A recent decision from Judge Thomas Donovan in the Central District of California could allow same-sex marriages to file a joint bankruptcy petition in Southern California. Same sex marriages had been prohibited from filing a joint bankruptcy petition under the assumption that the Defense of Marriage Act prohibited the filing of a joint bankruptcy case. The Defense of Marriage Act defined a spouse as  a person of the opposite sex, and therefore did not  include a person in a same sex marriage.  Under federal bankruptcy laws this definition had been used to define who could file a joint bankruptcy petition. Recently there has been a move to dispute this definition and allow couples in same sex marriages the same rights that other marriages enjoy.

The decision in Balas, in the Central District of California could pave the way for same sex couples to file a joint bankruptcy case in Southern California. Under the Balas decision, Judge Donovan found that the Defense of Marriage Act was unconstitutional as violating the 5th amendment rights of same sex couples. The decision involved a same sex male couple who had filed for Chapter 13 bankruptcy protection. The trustee in the case moved to dismiss the case arguing that as a same sex marriage they were prohibited from filing a joint bankruptcy case under section 302 (a) of the bankruptcy code. Although the decision is not binding on other judges, the fact that 19 other judges in the Central District of California signed the decision, reflects a strong belief that same sex marriages should be afforded the same rights as other couples.

This is an important move toward removing discriminatory barriers that previously prevented gay marriages from attempting to resolve their financial hardships through a joint effort in bankruptcy.  As in any other marriage, same sex marriages, have  their finances, and assets so intermingled that it requires many times a  joint resolution of their financial situation.  Allowing a joint bankruptcy filing for same sex marriages will reduce the costs associated with filing two separate bankruptcy cases and will eliminate many of the  issues presented when administering two separate cases that are clearly intermingled.

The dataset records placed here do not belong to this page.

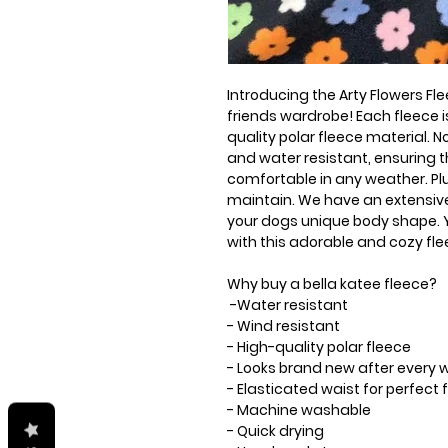
Introducing the Arty Flowers Fle
friends wardrobe! Each fleece
quality polar fleece material. No
and water resistant, ensuring 
comfortable in any weather. Plu
maintain. We have an extensive 
your dogs unique body shape. Yo
with this adorable and cozy fle
Why buy a bella katee fleece?
-Water resistant
- Wind resistant
- High-quality polar fleece
- Looks brand new after every
- Elasticated waist for perfec
- Machine washable
- Quick drying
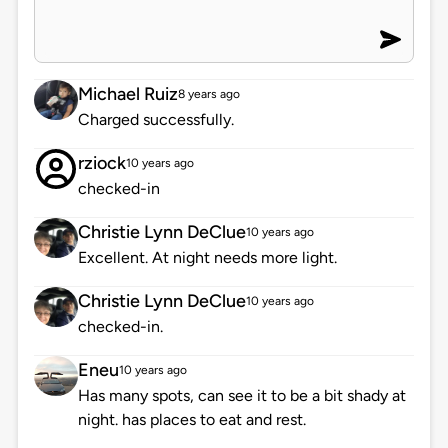
Michael Ruiz
8 years ago
Charged successfully.
rziock
10 years ago
checked-in
Christie Lynn DeClue
10 years ago
Excellent. At night needs more light.
Christie Lynn DeClue
10 years ago
checked-in.
Eneu
10 years ago
Has many spots, can see it to be a bit shady at
night. has places to eat and rest.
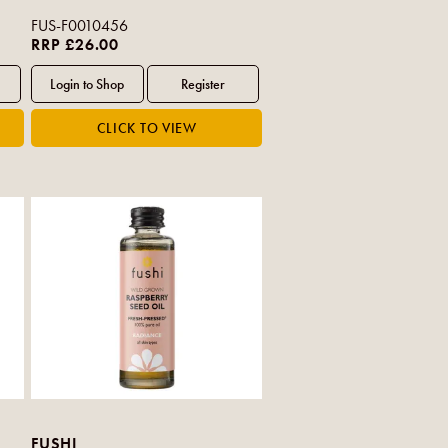
FUS-F0010456
RRP £26.00
FUSHI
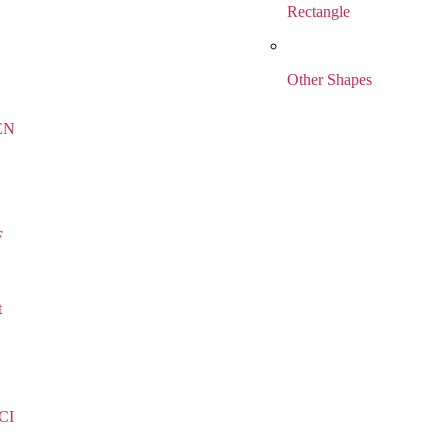
Rectangle
Other Shapes
EN
F
t
CI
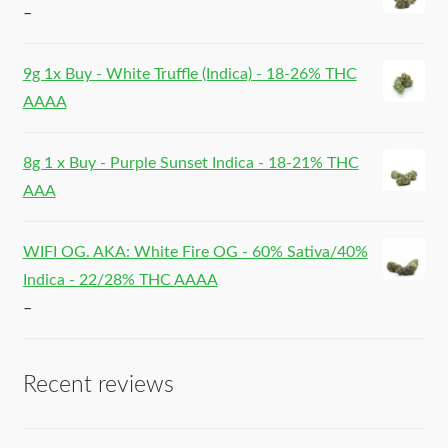
–
9g 1x Buy - White Truffle (Indica) - 18-26% THC
AAAA
8g 1 x Buy - Purple Sunset Indica - 18-21% THC
AAA
WIFI OG. AKA: White Fire OG - 60% Sativa/40%
Indica - 22/28% THC AAAA
–
Recent reviews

California bankruptcy attorneys can hopefully use the supporting argument to help ensure that same sex marriages are allowed the same equal treatment that couples of the opposite sex have received.  More than likely this decision will pave the way for future decisions that become binding precedent for other courts to follow. The decisions on this issue will likely reach the Supreme Court who will have to rule on the issue of whether the Defense of Marriage is unconstitutional as applied in bankruptcy.